Since this proposal uses identifiers instead of pointers, most methods in the implementation Expr will need to receive a reference to the model as a parameter. For example, a method for determining whether an expression is nullable or not may need to dereference a column reference, for which it needs access to the model:

impl Expr {
    fn nullable(&self, model: &Model) -> bool {
        match self {
            ...
            Expr::ColumnReference(c) => c.dereference(model).nullable(model),
        }
    }
}

Name resolution

As shown above, the query graph already contains almost all the information needed for name resolution. Since the query graph is built in a bottom-up manner, we can use the input quantifiers for resolving names within the current part of the query being processed.

It is important to restate the constraint mentioned above: all column references in expressions within each box must only point to quantifiers either within the same box or within an ancestor box through a chain of unique children (correlation).

The only information missing in the query graph needed for name resolution purposes is what quantifiers can be used for name resolution within each box/context. That information is stored in a new NameResolutionContext defined as:

struct NameResolutionContext<'a> {
    owner_box: Option<BoxId>,
    quantifiers: Vec<QuantifierId>,
    ctes: Option<HashMap<String, BoxId>>,
    parent_context: Option<&'a NameResolutionContext<'a>>,
    sibling_context: Option<&'a NameResolutionContext<'a>>,
    is_lateral: bool,
}

parent_context is a linked list that points to the context of the outer query (the context of its FROM clause) and, hence, it is only set within a context that is meant to see the outer query (for example, a subquery).

sibling_context is a linked list that connects all the intermediate joins from the current one to the comma-join of the FROM clause. This linked list is only meant to be traversed when is_lateral is true. From within a lateral join operand, we have to traverse the list of sibling_contexts first, ie. move laterally, and them up.

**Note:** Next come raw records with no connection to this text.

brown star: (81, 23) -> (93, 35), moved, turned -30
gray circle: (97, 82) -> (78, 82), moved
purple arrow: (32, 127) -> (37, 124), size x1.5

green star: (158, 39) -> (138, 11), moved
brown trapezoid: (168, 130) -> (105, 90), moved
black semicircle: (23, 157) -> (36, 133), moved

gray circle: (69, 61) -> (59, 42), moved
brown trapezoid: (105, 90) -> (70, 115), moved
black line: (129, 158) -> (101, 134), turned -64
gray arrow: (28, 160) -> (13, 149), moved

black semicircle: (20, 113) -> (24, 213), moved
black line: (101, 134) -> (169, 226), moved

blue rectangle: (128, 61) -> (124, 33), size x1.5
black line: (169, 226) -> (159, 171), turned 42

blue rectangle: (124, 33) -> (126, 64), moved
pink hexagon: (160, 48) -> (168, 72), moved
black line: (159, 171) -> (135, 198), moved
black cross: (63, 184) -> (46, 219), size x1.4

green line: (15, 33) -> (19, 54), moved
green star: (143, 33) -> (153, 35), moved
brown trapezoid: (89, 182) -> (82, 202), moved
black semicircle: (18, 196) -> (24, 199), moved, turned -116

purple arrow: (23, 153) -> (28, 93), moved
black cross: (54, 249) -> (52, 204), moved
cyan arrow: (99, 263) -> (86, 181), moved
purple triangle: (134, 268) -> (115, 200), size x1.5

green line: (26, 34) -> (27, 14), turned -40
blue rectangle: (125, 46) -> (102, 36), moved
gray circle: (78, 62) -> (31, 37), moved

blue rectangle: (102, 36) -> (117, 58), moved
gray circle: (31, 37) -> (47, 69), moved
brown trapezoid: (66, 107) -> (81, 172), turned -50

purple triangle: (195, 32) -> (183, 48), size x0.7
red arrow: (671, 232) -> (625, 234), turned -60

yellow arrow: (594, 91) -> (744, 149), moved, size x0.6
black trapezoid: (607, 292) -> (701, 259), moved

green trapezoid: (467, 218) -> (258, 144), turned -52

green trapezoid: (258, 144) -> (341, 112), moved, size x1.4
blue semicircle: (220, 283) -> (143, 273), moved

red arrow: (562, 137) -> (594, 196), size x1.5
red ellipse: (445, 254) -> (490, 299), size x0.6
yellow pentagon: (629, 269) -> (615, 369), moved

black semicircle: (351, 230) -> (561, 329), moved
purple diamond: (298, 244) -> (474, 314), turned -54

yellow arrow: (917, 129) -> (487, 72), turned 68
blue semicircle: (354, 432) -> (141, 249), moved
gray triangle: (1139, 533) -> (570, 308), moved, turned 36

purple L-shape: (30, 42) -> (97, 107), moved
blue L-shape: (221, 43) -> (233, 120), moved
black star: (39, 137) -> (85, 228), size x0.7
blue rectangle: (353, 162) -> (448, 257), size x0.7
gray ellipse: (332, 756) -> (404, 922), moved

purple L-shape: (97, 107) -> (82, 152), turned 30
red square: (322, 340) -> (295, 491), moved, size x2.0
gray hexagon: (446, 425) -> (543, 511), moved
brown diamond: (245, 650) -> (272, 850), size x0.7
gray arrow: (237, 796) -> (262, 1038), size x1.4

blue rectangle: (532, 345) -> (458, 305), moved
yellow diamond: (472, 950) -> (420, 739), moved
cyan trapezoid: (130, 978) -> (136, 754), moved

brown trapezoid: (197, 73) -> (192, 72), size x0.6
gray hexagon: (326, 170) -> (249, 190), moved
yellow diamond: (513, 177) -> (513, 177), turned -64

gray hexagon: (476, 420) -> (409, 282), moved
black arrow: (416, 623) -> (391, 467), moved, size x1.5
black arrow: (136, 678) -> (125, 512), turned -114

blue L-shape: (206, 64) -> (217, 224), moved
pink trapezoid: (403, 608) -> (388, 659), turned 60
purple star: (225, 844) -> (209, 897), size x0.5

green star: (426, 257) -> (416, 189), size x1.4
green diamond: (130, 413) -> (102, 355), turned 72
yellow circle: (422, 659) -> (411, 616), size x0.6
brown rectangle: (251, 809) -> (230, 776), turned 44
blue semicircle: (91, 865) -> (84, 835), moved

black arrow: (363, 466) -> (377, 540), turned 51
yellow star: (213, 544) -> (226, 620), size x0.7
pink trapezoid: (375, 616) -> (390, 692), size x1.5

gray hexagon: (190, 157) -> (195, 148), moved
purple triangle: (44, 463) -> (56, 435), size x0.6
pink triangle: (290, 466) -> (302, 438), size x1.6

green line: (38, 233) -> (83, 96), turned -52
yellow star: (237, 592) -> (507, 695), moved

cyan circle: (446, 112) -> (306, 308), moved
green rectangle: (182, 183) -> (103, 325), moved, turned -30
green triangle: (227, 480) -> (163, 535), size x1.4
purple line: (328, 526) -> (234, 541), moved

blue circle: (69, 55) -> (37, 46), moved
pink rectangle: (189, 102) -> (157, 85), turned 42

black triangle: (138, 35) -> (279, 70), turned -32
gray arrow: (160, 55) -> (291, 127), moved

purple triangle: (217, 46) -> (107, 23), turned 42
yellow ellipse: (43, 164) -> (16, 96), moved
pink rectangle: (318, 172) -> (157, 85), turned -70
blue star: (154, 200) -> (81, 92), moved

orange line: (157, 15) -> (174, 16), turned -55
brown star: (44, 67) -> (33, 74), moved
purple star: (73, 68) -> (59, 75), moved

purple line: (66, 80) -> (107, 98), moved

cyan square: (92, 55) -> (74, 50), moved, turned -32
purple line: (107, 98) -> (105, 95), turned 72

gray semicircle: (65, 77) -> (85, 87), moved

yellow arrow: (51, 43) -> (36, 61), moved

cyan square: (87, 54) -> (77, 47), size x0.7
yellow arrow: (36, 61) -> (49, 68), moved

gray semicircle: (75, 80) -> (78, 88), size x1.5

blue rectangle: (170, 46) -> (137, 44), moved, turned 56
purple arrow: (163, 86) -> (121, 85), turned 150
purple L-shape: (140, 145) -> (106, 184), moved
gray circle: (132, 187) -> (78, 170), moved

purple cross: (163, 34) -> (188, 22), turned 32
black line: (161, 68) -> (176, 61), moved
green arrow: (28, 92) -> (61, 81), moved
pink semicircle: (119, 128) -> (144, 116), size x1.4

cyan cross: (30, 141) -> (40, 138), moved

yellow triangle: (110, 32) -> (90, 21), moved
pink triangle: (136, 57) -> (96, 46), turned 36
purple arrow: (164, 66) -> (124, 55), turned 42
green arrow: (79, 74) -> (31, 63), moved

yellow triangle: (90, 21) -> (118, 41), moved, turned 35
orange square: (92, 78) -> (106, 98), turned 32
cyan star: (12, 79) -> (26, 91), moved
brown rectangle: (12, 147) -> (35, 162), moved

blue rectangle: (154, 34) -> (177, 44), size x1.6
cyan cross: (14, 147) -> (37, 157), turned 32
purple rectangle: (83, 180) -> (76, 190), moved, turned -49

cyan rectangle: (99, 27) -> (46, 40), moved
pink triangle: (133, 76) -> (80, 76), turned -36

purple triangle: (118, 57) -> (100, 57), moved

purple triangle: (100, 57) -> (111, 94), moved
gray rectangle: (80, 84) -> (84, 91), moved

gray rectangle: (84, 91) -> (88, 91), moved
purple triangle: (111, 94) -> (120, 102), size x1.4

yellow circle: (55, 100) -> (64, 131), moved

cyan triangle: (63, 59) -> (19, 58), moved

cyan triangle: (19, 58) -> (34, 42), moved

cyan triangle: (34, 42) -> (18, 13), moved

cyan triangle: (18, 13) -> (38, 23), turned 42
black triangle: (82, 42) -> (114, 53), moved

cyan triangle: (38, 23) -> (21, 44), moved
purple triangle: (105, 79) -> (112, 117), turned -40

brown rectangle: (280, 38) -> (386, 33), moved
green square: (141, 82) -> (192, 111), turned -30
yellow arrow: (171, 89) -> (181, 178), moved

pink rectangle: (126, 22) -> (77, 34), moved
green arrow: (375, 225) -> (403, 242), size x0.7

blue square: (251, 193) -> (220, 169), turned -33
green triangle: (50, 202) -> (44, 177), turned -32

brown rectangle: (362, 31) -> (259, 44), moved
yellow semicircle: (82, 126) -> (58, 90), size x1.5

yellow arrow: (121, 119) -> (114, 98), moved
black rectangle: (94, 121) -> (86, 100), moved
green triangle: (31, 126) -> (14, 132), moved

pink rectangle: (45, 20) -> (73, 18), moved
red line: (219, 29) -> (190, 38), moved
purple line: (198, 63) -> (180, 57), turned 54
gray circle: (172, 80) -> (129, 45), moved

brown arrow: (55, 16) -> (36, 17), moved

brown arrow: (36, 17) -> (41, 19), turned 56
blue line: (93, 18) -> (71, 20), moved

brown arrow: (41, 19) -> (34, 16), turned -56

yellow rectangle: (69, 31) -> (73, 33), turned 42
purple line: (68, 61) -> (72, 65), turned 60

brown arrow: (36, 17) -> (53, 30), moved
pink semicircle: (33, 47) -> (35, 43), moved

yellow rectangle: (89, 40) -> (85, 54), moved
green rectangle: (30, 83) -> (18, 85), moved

All the contexts in the sibling_context share the same parent context, ie. the same outer query.

quantifiers contains leaf quantifiers of the join, the ones that are used for name resolution.

A new NameResolutionContext is created for each intermediate join within the join tree, which leaves quantifiers are merged into the context of the parent join after processing the intermeidate join, unless it is a nested join with an alias. In that case, the quantifier that is added in the parent context is the one ranging over the sub-join. This distinction is needed to properly support this case:

materialize=> select * from a, (b inner join c on true) where b.b > 1;
 a | b | c
---+---+---
(0 rows)

materialize=> select * from a, (b inner join c on true) z where b.b > 1;
ERROR:  WHERE clause error: column "b.b" does not exist
materialize=>

When a colum name is resolved against any of the leaf quantifiers in the current context, the resulting column reference must be lifted through the projection of all the intermediate boxes until reaching a quantifier in the current box (the one referenced in NameResolutionContext::owner_box in the current context).

Name resolution in LATERAL joins

A lateral join operand must see all quantifiers at its left in all the intermediate joins up to the comma join. In the following example query there is a lateral join operand in the rightmost position of the join tree, that must see the symbols from the tables in the left-hand side of all the intermediate joins up to the comma-join (included).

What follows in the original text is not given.